Monday 23 November 2020

What I'm streaming: a bit more edge in the royal soap opera

 THE CROWN - Series Four (Netflix)




Not quite bingeing: I’ve taken a week to get through the ten new episodes, covering Diana Spencer’s elevation from playschool assistant to the People’s Princess – the marriage which Prince Charles, in this adaptation, rightly calls a “misalliance”. The interview when Charles said “Whatever ‘in love’ means” is recreated to remind us that Lady Di never was embarking on a Happy-Ever-After fairy tale. We don’t yet get to the “three people in this marriage” interview, but Mrs Parker-Bowles looms large throughout the series, even lunching Diana after the Engagement (factual, we’re told) but never fading out of Charles’s life, which may or may not be the truth. Did he really talk to her almost every day?
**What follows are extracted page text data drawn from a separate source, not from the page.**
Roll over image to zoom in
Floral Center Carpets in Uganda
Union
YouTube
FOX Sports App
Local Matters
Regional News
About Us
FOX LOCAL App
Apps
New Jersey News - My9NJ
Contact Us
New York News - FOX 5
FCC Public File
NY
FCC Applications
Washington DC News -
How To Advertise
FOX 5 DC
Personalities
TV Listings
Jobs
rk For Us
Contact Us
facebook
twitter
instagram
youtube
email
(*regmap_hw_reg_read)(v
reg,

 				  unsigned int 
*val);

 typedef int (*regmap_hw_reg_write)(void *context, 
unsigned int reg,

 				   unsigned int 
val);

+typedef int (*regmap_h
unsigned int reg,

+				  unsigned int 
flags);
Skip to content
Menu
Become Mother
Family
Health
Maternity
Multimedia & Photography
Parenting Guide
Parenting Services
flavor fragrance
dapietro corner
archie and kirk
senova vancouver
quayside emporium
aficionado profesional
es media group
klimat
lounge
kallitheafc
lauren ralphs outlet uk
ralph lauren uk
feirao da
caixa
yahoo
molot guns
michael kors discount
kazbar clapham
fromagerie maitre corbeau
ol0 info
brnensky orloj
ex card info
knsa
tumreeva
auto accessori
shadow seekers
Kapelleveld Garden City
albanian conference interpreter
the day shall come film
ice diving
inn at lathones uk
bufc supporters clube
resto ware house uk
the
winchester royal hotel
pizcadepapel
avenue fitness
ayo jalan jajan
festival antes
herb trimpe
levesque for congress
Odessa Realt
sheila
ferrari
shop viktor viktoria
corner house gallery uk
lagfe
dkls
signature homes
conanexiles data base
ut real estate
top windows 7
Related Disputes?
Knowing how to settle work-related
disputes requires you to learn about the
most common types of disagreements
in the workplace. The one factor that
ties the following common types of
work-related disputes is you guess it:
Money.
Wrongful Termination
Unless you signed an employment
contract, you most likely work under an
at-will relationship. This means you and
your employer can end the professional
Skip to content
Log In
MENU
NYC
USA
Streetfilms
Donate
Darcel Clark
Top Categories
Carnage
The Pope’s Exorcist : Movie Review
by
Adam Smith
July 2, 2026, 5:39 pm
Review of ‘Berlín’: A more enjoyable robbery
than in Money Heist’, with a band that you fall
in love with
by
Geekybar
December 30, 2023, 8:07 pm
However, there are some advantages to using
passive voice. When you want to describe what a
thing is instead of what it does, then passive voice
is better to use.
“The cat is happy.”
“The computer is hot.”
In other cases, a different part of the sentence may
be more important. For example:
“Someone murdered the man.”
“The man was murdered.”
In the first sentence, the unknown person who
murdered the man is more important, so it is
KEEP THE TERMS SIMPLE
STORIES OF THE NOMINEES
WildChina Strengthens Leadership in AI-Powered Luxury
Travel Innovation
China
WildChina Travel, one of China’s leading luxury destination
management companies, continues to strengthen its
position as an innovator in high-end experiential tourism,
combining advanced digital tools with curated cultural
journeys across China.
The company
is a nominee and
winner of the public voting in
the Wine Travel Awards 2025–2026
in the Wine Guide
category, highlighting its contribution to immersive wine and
Emma Corrin and Josh O'Connor
as Charles and Diana
Emma Corrin looks exactly right in the replica frocks and recreates the Diana we think we knew, fragile and needy, sometimes a bit pushy, always conscious of being an unwelcome but necessary brood-mare. The bulimia puking scenes are overdone. Josh O’Connor’s Charles appears to be developing a hunchback but he gets the voice off rather well. Emerald Fennell’s Camilla has more the look of Sarah Ferguson; intriguing (if it’s true) that she urged Charles to marry Diana but didn’t realize that she needed to let him go, whether he wanted to be let go or not.

Stephen Boxer and Gillian Andersen
as Denis and Margaret Thatcher
These are also the Thatcher Years, of which some of us do not have the fondest memories. Gillian Anderson’s Maggie gets almost as much screen time as Elizabeth our Queen; her portrayal is in the same vein as Spitting Image’s used to be; she occasionally appears to be auditioning for Cruella de Vil, but like Meryl Streep she gets that Nanny-Knows-Best voice off to a T (to a Mrs T!)

Olivia Colman settles very comfortably into Her Majesty’s sensible shoes; the escalating tension during the weekly audiences with the Prime Minister is something you long to believe in. Accurate or not, the scene when Michael Fagan invades her bedroom is pitch-perfect from both parties. Tobias Menzies as Prince Philip is presented as almost a still small voice of calm, not quite the image tittle-tattle gave us over decades past.

Helena Bonham Carter as Princess Margaret and Erin Doherty as Princess Anne are both splendid – imperious, bitter and bitchy. Marion Bailey’s Queen Mother is a bit like Nan in The Royle Family; there’s an edgy moment when she tries to justify her mentally challenged relations (“imbeciles,” they were called) being incarcerated for decades in an Edwardian-era lunatic asylum.

Christmas at Sandringham - not-so-happy families

The ethics – the morality – of this production remains open to question. It must be hard for William and Harry – and everybody else – to know that their friends are watching it and, like us, wondering how much of it is true. Interviews with cast members have stressed that this is a fictional dramatization, but most viewers will accept it as history, despite the liberties taken by Peter Morgan’s screenplay.

This is gossip and speculation lavishly amplified to soap opera. Yes, it’s terrifically well done and makes very watchable viewing, but it does the Royal Family a huge disservice. There’s a key scene in which the Australian Prime minister Bob Hawke bemoans the fact that Diana and Charles’s tour of Oz has set back the republican cause, but now, in 2020, how many people – here in the UK – feel as committed to the Monarchy as they did when Lady Di walked into St Paul’s in that curiously rumpled wedding dress?